We have a server with a limited on the number of incoming connections it can accept.
We have multiple clients connecting to the server at various intervals, for various different reasons.
At least one of the functions of the server requires it to process the client's request and reply back on the same socket. However:
the client complains about timing out (and I believe closes the socket)
the server finishes it's processing successfully, but the thread throws a SIGCHLD because the socket has been closed.
I have code similar to the one below, that checks the socket descriptor.
if (connect_desc > 0)
{
if (write(connect_desc, buffer, sizeof(buffer)) < 0)
{
printf("write error\n");
}
}
else
printf("connect_desc < 0\n");
My question is:
If the socket is closed by the client, would the socket descriptor change in value on the server? If not, is there any way to catch that in my code?
I'm not seeing that last print out.
Q: Will the descriptor change?
A: No
Q: How can I check the status of my connection?
A: One way is simply to try writing to the socket, and check the error status.
STRONG RECOMMENDATION:
Beej's Guide to Network Programming
Q. Will the file descriptor change?
Not unless:
It is documented somewhere you can cite.
The operating system magically knows about the disconnection.
The operating system magically knows where in your application the FD is stored, including all the copies.
The operating system wants to magically make it impossible for you to close the socket yourself.
None of these is true. The question doesn't even make sense.
Q. How can I check the status of my connection.
There isn't, by design, any such thing as the status of a TCP connection. The only way you can detect whether it has failed is by trying to use it.
Related
I have a TCP socket in blocking mode being used for the client side of a request/response protocol. Sometimes I am finding that if a socket was unused for a minute or two a send call succeeds and indicates all bytes sent, but the following recv returns zero, indicating a shutdown. I have seen this on both Windows and Linux clients.
The server guys tell me they always send some response before shutdown if they had received data, but they may close a socket that has not yet received anything if low on server resources.

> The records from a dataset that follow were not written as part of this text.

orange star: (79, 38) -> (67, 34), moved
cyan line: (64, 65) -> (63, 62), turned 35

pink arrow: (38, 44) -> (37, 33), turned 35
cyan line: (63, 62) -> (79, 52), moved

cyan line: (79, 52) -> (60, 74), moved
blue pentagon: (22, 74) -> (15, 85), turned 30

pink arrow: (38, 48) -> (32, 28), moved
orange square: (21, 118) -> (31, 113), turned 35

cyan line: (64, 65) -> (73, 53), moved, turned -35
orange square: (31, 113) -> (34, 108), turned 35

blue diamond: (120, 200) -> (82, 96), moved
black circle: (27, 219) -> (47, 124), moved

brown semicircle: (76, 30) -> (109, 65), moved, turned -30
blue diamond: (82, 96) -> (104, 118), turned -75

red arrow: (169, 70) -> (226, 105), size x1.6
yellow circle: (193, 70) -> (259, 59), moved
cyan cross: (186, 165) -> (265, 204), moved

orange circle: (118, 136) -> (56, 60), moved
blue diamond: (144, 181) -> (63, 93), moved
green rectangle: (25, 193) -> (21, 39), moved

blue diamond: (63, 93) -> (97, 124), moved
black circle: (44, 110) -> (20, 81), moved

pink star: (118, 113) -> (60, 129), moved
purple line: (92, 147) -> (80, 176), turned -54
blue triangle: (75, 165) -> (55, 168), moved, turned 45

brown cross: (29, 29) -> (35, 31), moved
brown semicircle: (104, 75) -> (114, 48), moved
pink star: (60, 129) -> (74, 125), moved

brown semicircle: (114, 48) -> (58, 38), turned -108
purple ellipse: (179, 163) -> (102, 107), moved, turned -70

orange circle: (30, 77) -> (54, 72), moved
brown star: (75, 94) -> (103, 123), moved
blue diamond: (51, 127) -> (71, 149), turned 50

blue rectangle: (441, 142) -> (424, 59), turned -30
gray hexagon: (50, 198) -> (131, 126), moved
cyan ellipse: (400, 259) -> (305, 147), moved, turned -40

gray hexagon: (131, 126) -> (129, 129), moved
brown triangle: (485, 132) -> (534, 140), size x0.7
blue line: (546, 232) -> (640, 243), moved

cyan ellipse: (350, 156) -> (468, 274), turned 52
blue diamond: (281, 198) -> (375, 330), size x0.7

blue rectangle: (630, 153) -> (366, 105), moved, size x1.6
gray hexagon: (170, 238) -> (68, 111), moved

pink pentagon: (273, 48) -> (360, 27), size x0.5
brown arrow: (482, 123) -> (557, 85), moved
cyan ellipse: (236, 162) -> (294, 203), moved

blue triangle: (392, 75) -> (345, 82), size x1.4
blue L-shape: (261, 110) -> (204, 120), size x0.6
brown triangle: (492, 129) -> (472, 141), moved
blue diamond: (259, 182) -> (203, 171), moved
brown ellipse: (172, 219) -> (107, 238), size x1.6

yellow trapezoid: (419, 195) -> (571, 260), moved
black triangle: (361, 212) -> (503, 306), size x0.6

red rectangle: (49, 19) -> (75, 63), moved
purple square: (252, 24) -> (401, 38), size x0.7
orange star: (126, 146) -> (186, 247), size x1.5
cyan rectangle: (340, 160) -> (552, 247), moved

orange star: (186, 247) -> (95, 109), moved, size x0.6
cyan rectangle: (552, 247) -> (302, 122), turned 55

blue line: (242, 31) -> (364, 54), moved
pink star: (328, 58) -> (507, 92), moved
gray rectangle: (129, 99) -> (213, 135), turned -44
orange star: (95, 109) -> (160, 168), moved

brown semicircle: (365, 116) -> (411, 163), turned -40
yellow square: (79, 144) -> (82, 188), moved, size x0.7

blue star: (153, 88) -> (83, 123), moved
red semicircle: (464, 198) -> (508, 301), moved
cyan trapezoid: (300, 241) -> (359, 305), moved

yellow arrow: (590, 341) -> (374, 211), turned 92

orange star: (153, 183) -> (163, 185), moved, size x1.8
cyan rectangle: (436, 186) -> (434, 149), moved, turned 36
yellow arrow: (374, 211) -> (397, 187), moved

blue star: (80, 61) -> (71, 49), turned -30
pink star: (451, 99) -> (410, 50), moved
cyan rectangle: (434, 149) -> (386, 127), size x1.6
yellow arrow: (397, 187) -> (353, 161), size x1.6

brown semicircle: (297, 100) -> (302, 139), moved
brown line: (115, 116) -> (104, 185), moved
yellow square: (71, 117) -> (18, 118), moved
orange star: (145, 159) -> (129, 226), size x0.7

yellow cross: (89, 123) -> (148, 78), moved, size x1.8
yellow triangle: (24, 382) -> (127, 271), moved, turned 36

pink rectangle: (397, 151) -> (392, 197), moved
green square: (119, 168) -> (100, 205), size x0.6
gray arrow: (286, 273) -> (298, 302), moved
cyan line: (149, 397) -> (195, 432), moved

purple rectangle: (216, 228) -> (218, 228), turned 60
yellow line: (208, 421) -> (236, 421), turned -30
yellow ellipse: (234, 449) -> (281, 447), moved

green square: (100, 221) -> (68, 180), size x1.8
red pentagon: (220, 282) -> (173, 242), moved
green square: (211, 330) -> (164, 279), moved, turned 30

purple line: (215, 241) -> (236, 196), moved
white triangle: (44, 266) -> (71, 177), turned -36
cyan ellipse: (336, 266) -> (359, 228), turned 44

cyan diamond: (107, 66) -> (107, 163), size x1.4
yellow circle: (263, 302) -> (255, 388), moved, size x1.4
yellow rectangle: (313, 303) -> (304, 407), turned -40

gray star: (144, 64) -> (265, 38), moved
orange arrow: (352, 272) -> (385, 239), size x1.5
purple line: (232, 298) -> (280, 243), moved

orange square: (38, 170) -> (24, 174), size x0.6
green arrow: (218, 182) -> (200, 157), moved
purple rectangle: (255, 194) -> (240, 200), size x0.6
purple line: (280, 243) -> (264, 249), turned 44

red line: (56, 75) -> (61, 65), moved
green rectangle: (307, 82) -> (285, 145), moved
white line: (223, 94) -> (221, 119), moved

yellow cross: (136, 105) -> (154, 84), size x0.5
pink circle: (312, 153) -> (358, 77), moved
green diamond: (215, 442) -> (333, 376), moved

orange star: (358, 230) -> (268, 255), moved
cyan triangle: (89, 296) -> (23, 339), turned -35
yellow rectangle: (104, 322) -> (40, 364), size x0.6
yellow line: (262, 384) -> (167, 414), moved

Is what I am seeing indicative of the server having closed the connection while I was not using it, and then why does send then succeed?
What is the correct way automatically detect this such that the request is resent on a new connection in this case, but bearing in mind that if the server actually received some requests twice could have unintended effects?
//not full code (buffer management, wrapper functions, etc...)
//no special flags/options are being set, just socket then connect
sock = socket(AF_INET, SOCK_STREAM, IPPROTO_TCP);
connect(sock, addr, addrlen);
//some time later after many requests/responses, normally if was inactive for a minute
//sending about 50 bytes for requests, never actually seen it loop, or return 0
while (more_to_send) check(send(sock, buffer, len, 0));
//the very first recv returns 0, never seen it happen part way through a response (few KB to a couple of MB)
while (response_not_complete) check(recv(sock, buffer, 4096, 0));
If you don't get an application acknowledgment of the request from the server, re-send it.
Design your transactions to be idempotent so that re-sending them doesn't cause ill-effects.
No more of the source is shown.